Saturday, November 29, 2014

The Herero Kapitän in the Coat of the Kaiser's Guard

In June, 1894, a succession dispute over the Herero chieftaincy of Okahandja turned violent.  Samuel Maharero, son of the dead chieftain Maharero Tjiamuaha, had a weaker claim under the laws of Herero inheritance than his other rivals.  Samuel and his followers were driven out of Okahandja and took refuge on a hilltop at Osona, about a dozen miles to the South.  There they ran up a German flag and waited for military aid from the colonial authorities who had backed Samuel as Herero paramount chief.  When the soldiers arrived from Windhuk, they were greeted by Samuel's cousin and veld-cornet Assa Riarua, wearing "a uniform of the German Kaiser's French Guard regiment (Jan-Bart Gewald 1999:57)."
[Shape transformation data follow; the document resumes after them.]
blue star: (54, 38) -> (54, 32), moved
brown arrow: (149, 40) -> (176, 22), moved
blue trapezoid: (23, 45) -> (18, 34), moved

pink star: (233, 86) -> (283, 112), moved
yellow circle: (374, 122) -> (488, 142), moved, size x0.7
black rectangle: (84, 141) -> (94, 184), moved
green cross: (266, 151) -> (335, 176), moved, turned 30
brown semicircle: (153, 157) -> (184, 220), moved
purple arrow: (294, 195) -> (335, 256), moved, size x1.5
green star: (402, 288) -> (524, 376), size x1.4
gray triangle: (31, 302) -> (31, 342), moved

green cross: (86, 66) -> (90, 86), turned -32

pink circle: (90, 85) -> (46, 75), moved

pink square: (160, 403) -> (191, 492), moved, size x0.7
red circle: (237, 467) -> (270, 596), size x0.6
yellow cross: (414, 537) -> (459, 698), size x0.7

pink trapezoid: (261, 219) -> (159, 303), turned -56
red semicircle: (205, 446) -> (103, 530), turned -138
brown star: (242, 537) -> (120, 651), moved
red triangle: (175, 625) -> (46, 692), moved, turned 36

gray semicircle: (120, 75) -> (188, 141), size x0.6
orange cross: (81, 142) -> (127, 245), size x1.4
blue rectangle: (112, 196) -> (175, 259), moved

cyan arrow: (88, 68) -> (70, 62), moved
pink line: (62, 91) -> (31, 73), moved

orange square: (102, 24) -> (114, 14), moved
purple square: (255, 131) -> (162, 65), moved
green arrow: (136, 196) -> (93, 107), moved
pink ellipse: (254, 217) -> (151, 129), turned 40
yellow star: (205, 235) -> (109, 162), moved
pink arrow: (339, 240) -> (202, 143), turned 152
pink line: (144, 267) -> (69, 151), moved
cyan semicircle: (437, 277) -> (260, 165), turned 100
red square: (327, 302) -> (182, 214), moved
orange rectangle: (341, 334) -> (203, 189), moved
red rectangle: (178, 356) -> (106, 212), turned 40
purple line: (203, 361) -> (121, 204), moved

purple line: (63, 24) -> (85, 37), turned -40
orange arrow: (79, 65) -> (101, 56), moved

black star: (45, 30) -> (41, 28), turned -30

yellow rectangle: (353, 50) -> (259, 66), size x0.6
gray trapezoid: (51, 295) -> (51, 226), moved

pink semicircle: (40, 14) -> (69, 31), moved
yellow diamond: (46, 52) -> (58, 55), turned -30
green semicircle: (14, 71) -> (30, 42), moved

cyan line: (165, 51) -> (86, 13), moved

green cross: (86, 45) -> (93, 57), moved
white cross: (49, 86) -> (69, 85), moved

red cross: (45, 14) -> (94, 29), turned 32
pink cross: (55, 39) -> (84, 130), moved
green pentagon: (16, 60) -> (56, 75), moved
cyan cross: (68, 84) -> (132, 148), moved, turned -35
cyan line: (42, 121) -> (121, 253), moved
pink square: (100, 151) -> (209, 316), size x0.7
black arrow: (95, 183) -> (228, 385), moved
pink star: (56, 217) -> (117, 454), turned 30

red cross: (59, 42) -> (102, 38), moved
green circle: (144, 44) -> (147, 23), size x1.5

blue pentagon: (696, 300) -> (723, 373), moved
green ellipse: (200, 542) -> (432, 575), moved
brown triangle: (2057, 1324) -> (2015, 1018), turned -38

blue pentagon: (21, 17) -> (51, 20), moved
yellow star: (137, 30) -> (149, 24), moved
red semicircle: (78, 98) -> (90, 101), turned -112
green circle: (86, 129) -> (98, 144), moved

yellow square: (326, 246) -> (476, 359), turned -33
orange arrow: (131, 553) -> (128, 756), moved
Assa Riarua's appearance must indeed have been very striking in the Prussian cuirassier uniform of the elite Imperial Body Guard.  The regular uniform was almost cream colored white wool piped with red.  It had a red stand up collar, facings and cuffs that for the enlisted men were trimmed with white tape and for the officers in heavy silver bullion.  It is not known how Assa came by the uniform, whether it was an enlisted man's or officer's, nor whether it was complete or only included the coat.  Perhaps it was sold to him by a German trader.  The men who served in the Kaiser's guard were all at least six feet tall, and judging from a contemporary photograph taken of Assa in the late 1890s the coat would have been large for him.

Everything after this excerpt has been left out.